After this was published, I let my husband read it. Ricky has been very VERY supportive through this whole experience. …I can’t begin to tell you how hard of a road this has been for us. He tries as hard as possible to understand and be here for me during this dark time. Having him read the article, I think, let him put my depression in perspective and helped him understand what I was actually going through.
One amazing thing that came out of writing that article was being reassured this: I was not alone! Not only did I have tons of amazing comments from readers, but moms that I knew had reached out to tell me THANK YOU for writing that.
I talked about the stigma and I STILL talk about it. Since I wrote that article two months ago, I have reached out (with much help from Ricky) and have gotten help. While I am not 100% better (there are still rough days!!) I am starting to feel more like myself. It isn’t easy, though. Trying to find myself again comes at a price of really dealing with issues that could so easily be swept under the rug. I’m tired of sweeping..I need to deal. We ALL need to deal with mental illness. It shouldn’t be this dirty secret that nobody wants to talk about. It’s a REAL problem in our society and until it gets looked at like other diseases, then people will never take it seriously.
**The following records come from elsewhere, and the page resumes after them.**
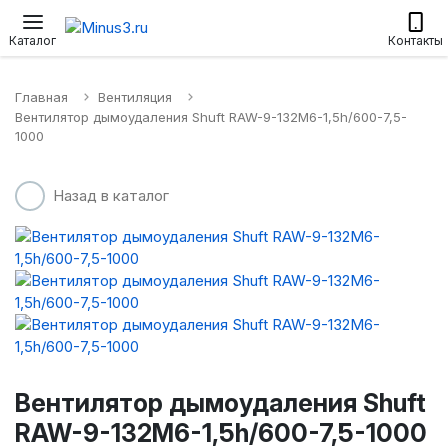
Настенные сплит-системы
Приточные установки
Водонагр
Каталог
Контакты
Главная
Вентиляция
Вентилятор дымоудаления Shuft RAW-9-132M6-1,5h/600-7,5-
1000
Назад в каталог
Вентилятор дымоудаления Shuft
RAW-9-132M6-1,5h/600-7,5-1000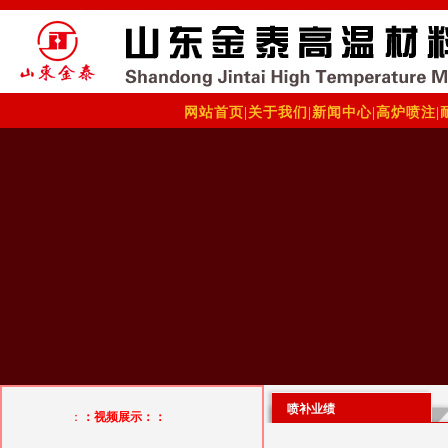
网站首页
|
关于我们
|
新闻中心
|
高炉喷注
|
喷补业绩
：
：视频展示：：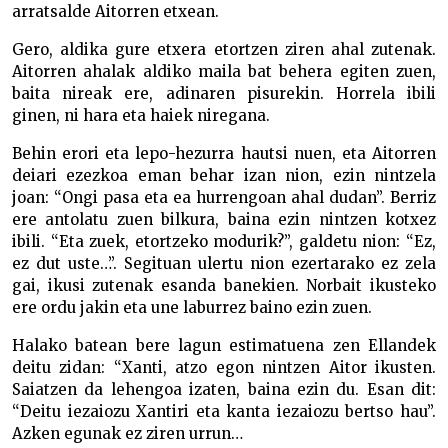
arratsalde Aitorren etxean.
Gero, aldika gure etxera etortzen ziren ahal zutenak.
Aitorren ahalak aldiko maila bat behera egiten zuen,
baita nireak ere, adinaren pisurekin. Horrela ibili
ginen, ni hara eta haiek niregana.
Behin erori eta lepo-hezurra hautsi nuen, eta Aitorren
deiari ezezkoa eman behar izan nion, ezin nintzela
joan: “Ongi pasa eta ea hurrengoan ahal dudan”. Berriz
ere antolatu zuen bilkura, baina ezin nintzen kotxez
ibili. “Eta zuek, etortzeko modurik?”, galdetu nion: “Ez,
ez dut uste…”. Segituan ulertu nion ezertarako ez zela
gai, ikusi zutenak esanda banekien. Norbait ikusteko
ere ordu jakin eta une laburrez baino ezin zuen.
Halako batean bere lagun estimatuena zen Ellandek
deitu zidan: “Xanti, atzo egon nintzen Aitor ikusten.
Saiatzen da lehengoa izaten, baina ezin du. Esan dit:
“Deitu iezaiozu Xantiri eta kanta iezaiozu bertso hau”.
Azken egunak ez ziren urrun…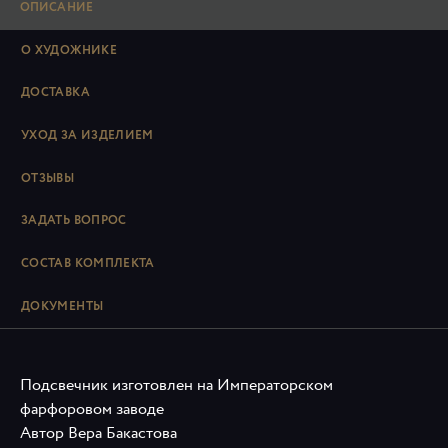
ОПИСАНИЕ
О ХУДОЖНИКЕ
ДОСТАВКА
УХОД ЗА ИЗДЕЛИЕМ
ОТЗЫВЫ
ЗАДАТЬ ВОПРОС
СОСТАВ КОМПЛЕКТА
ДОКУМЕНТЫ
Подсвечник изготовлен на Императорском
фарфоровом заводе
Автор Вера Бакастова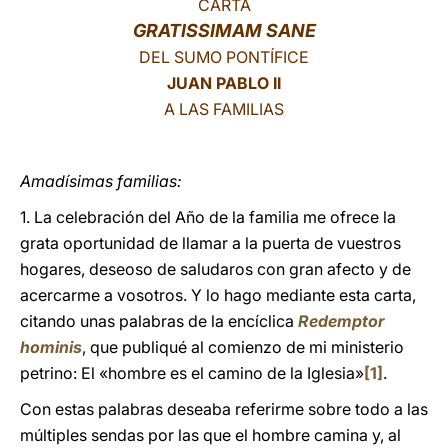
CARTA
GRATISSIMAM SANE
LATINE
DEL SUMO PONTÍFICE
JUAN PABLO II
A LAS FAMILIAS
Amadísimas familias:
1. La celebración del Año de la familia me ofrece la
grata oportunidad de llamar a la puerta de vuestros
hogares, deseoso de saludaros con gran afecto y de
acercarme a vosotros. Y lo hago mediante esta carta,
citando unas palabras de la encíclica
Redemptor
hominis
, que publiqué al comienzo de mi ministerio
petrino: El «hombre es el camino de la Iglesia»
[1]
.
Con estas palabras deseaba referirme sobre todo a las
múltiples sendas por las que el hombre camina y, al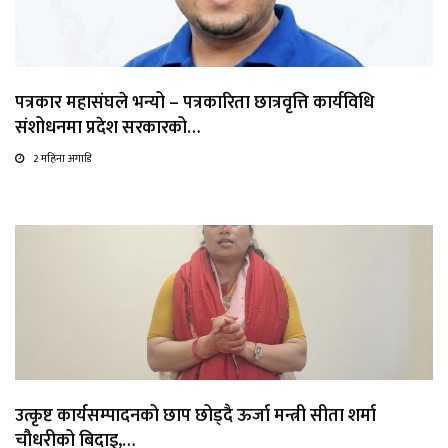
पत्रकार महासंघले भन्यो – पत्रकारिता छात्रवृत्ति कार्यविधि
संशोधनमा प्रदेश सरकारको…
2 महिना अगाडि
उत्कृष्ट कार्यसम्पादनको छाप छोड्दै ऊर्जा मन्त्री सीता शर्मा
चौधरीको बिदाइ,…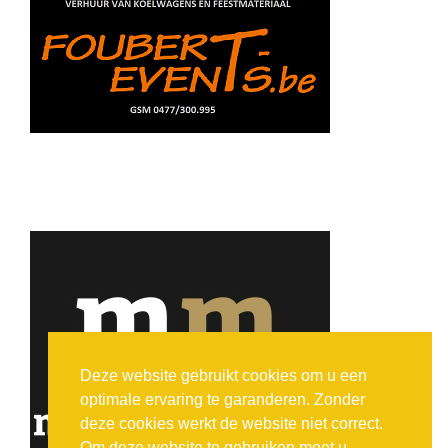
Deze website gebruikt cookies om u een
optimale ervaring te garanderen. Zonder
deze cookies werkt de website niet correct.
Om deze website te gebruiken moet u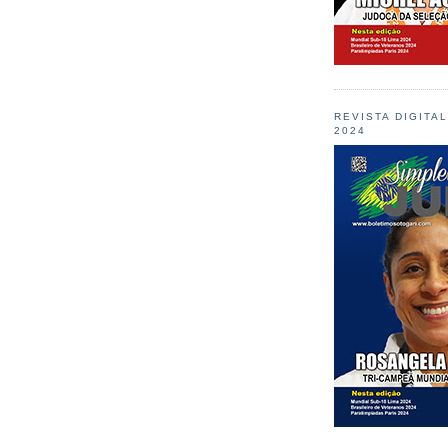
REVISTA DIGITA
2024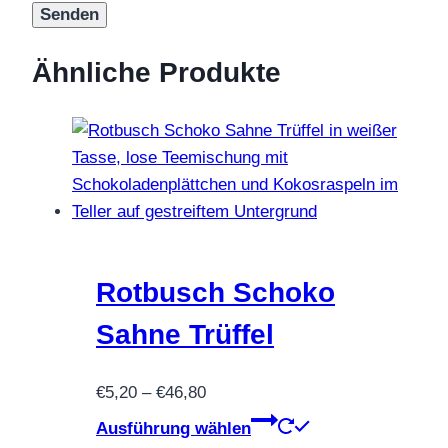
Ähnliche Produkte
Rotbusch Schoko
Sahne Trüffel
Preisspanne:
€
5,20
–
€
46,80
€5,20
Dieses
Ausführung wählen
bis
Produkt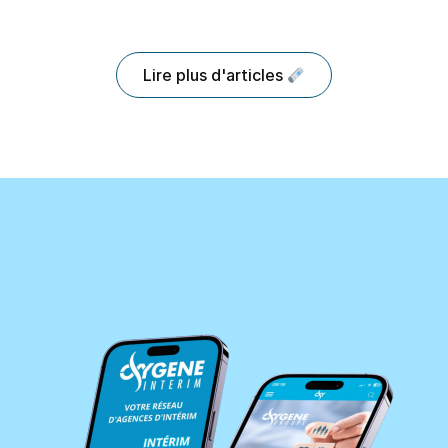
Lire plus d'articles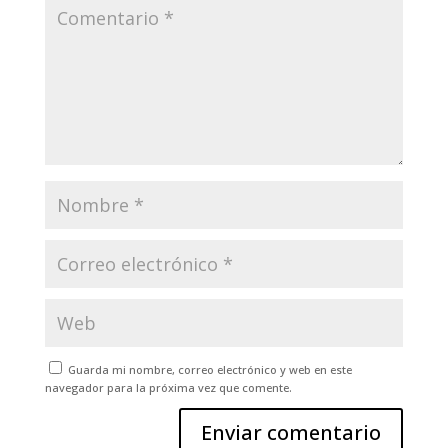
Guarda mi nombre, correo electrónico y web en este
navegador para la próxima vez que comente.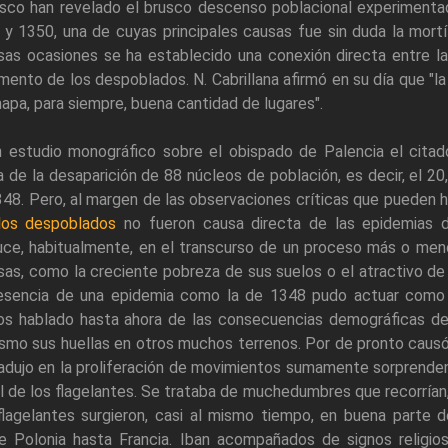
asco han revelado el brusco descenso poblacional experimentad
 y 1350, una de cuyas principales causas fue sin duda la mort
sas ocasiones se ha establecido una conexión directa entre la
mento de los despoblados. N. Cabrillana afirmó en su día que "l
apa, para siempre, buena cantidad de lugares".
n estudio monográfico sobre el obispado de Palencia el citad
 de la desaparición de 88 núcleos de población, es decir, el 20
48. Pero, al margen de las observaciones críticas que pueden h
los despoblados
no fueron causa directa de las epidemias 
uce, habitualmente, en el transcurso de un proceso más o meno
sas, como la creciente pobreza de sus suelos o el atractivo de
resencia de una epidemia como la de 1348 pudo actuar como 
s hablado hasta ahora de las consecuencias demográficas de 
ismo sus huellas en otros muchos terrenos. Por de pronto cau
adujo en la proliferación de movimientos sumamente sorprendent
l de los flagelantes. Se trataba de muchedumbres que recorrían,
flagelantes surgieron, casi al mismo tiempo, en buena parte
e Polonia hasta Francia. Iban acompañados de signos religio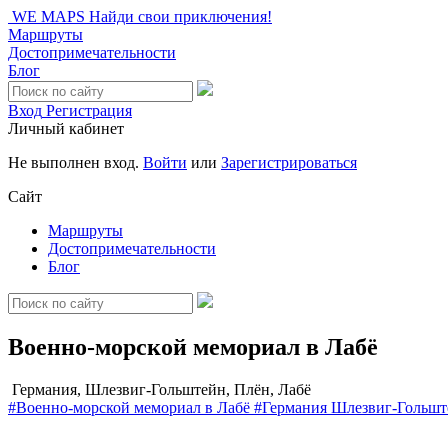
WE MAPS
Найди свои приключения!
Маршруты
Достопримечательности
Блог
Вход
Регистрация
Личный кабинет
Не выполнен вход.
Войти
или
Зарегистрироваться
Сайт
Маршруты
Достопримечательности
Блог
Военно-морской мемориал в Лабё
Германия, Шлезвиг-Гольштейн, Плён, Лабё
#Военно-морской мемориал в Лабё
#Германия
Шлезвиг-Гольшт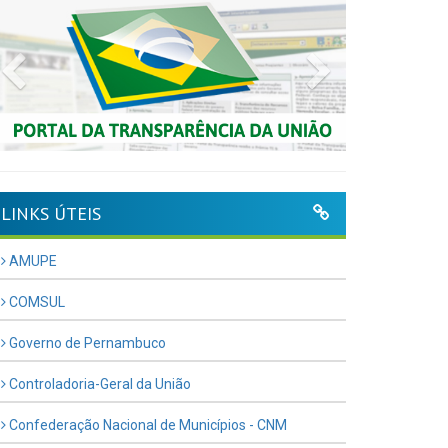
Previous
Next
LINKS ÚTEIS
AMUPE
COMSUL
Governo de Pernambuco
Controladoria-Geral da União
Confederação Nacional de Municípios - CNM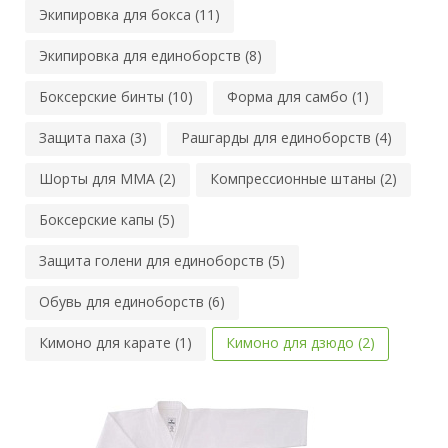
Экипировка для бокса (11)
Экипировка для единоборств (8)
Боксерские бинты (10)
Форма для самбо (1)
Защита паха (3)
Рашгарды для единоборств (4)
Шорты для MMA (2)
Компрессионные штаны (2)
Боксерские капы (5)
Защита голени для единоборств (5)
Обувь для единоборств (6)
Кимоно для карате (1)
Кимоно для дзюдо (2)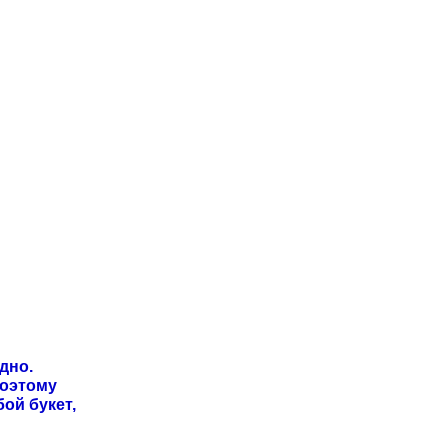
дно.
Поэтому
ой букет,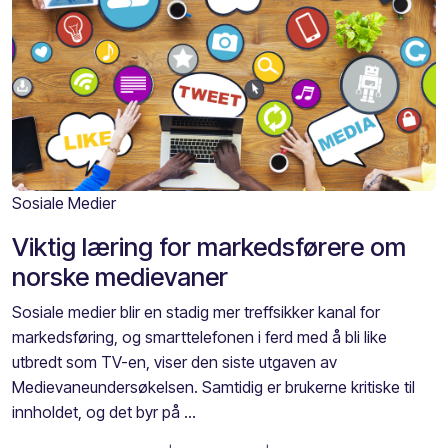
Sosiale Medier
Viktig læring for markedsførere om
norske medievaner
Sosiale medier blir en stadig mer treffsikker kanal for
markedsføring, og smarttelefonen i ferd med å bli like
utbredt som TV-en, viser den siste utgaven av
Medievaneundersøkelsen. Samtidig er brukerne kritiske til
innholdet, og det byr på ...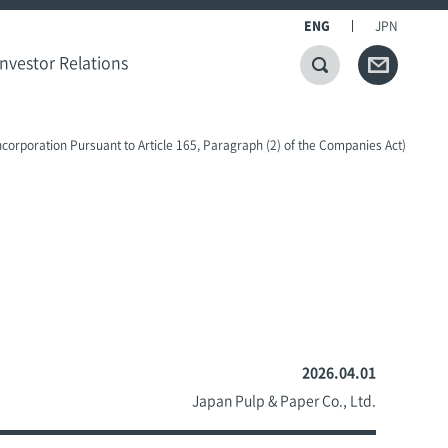
ENG
JPN
Investor Relations
Incorporation Pursuant to Article 165, Paragraph (2) of the Companies Act)
2026.04.01
Japan Pulp & Paper Co., Ltd.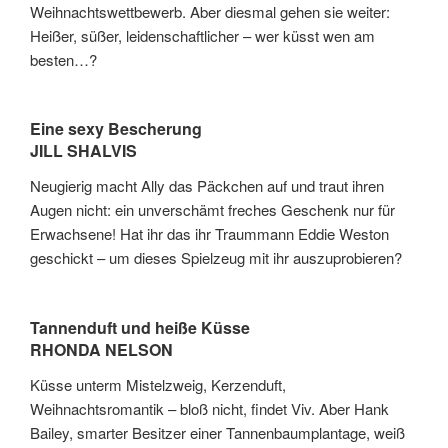
Weihnachtswettbewerb. Aber diesmal gehen sie weiter:
Heißer, süßer, leidenschaftlicher – wer küsst wen am
besten…?
Eine sexy Bescherung
JILL SHALVIS
Neugierig macht Ally das Päckchen auf und traut ihren
Augen nicht: ein unverschämt freches Geschenk nur für
Erwachsene! Hat ihr das ihr Traummann Eddie Weston
geschickt – um dieses Spielzeug mit ihr auszuprobieren?
Tannenduft und heiße Küsse
RHONDA NELSON
Küsse unterm Mistelzweig, Kerzenduft,
Weihnachtsromantik – bloß nicht, findet Viv. Aber Hank
Bailey, smarter Besitzer einer Tannenbaumplantage, weiß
Nobody should suffer in silence. If you or someone you know may be depressed or have another type of mental illness, PLEASE reach out. There is ALWAYS someone out there that understands. I understand. You don’t have to feel like you’re the only one against this terrible disease. I promise you, you are not.
I included crisis phone numbers below.
Reach out to someone and say a kind word. It just may be the thing that saves their life.
SUICIDE—If you are currently having suicidal thoughts, please call the National Suicide Prevention Hotline at 1-800-273-TALK (8255). Non-U.S. citizens can visit IASP or Suicide.org to find help in their country.
POSTPARTUM DEPRESSION OR ANXIETY– If you think you might be suffering from postpartum depression or anxiety, or need some extra support, call womenshealth.gov at 1-800-994-9662. Check out the womenshealth.gov website for more information and resources.
MENTAL HEALTH CRISIS– If you or a loved one is having a mental health crisis, visit the National Alliance on Mental Illness (NAMI), or call the NAMI Help Line at 1-800-950-6264.